Caste-based discrimination is not only a problem in a country thousands of miles away from us. Prejudice and discrimination also affect the 250,000 Dalits for whom UK is home, where there is an overall population of 4.5 million South Asians11. Studies have concluded that notions of “untouchability” and its underlying ideologies not only migrated with the diaspora but they actively persist with discrimination occurring within the educational, health, professional, religious and personal spheres.

The British Government amended the Equality Act 2010 (Section 9) to make caste an aspect of race, thereby making caste discrimination effectively a form of racial discrimination. However, caste discrimination does not have legislative protective measures that explicitly prohibit it. The current framework of handling caste discrimination is via case law provides insufficient protection for the victims as the Courts may have varied interpretation of the Equality Act 2010 with reference to caste.

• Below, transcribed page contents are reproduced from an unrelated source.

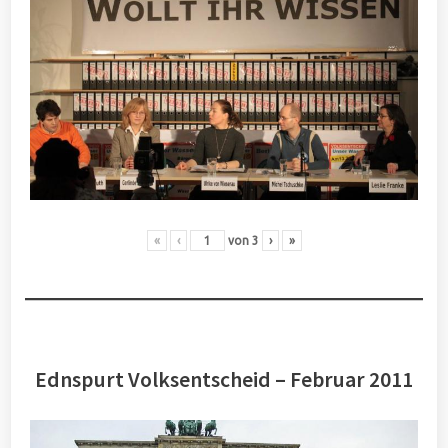
«
‹
von
3
›
»
Ednspurt Volksentscheid – Februar 2011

The half-hearted attempt at giving a legislative power to outlawing cast discrimination has led to the reluctance of victims to take the legal course of action and as such, there remains only one case, Chandhok vs Tirkey (2014)12. Other barriers to seeking legal aid include pressures from social groups, fears of retaliation and of course the financial implications associated with litigation.

For social justice to be upheld with respect to caste discrimination in the U.K., the law must be clear, as must the path towards it, which unfortunately, is simply lacking in the British legal discourse. The importance of a robust legal framework accepted and adhered to within the community are paramount to social equality and justice. Ambedkar said,

“If the fundamental rights are opposed by the community, no Law, no Parliament and no Judiciary can guarantee them in the real sense of the word”.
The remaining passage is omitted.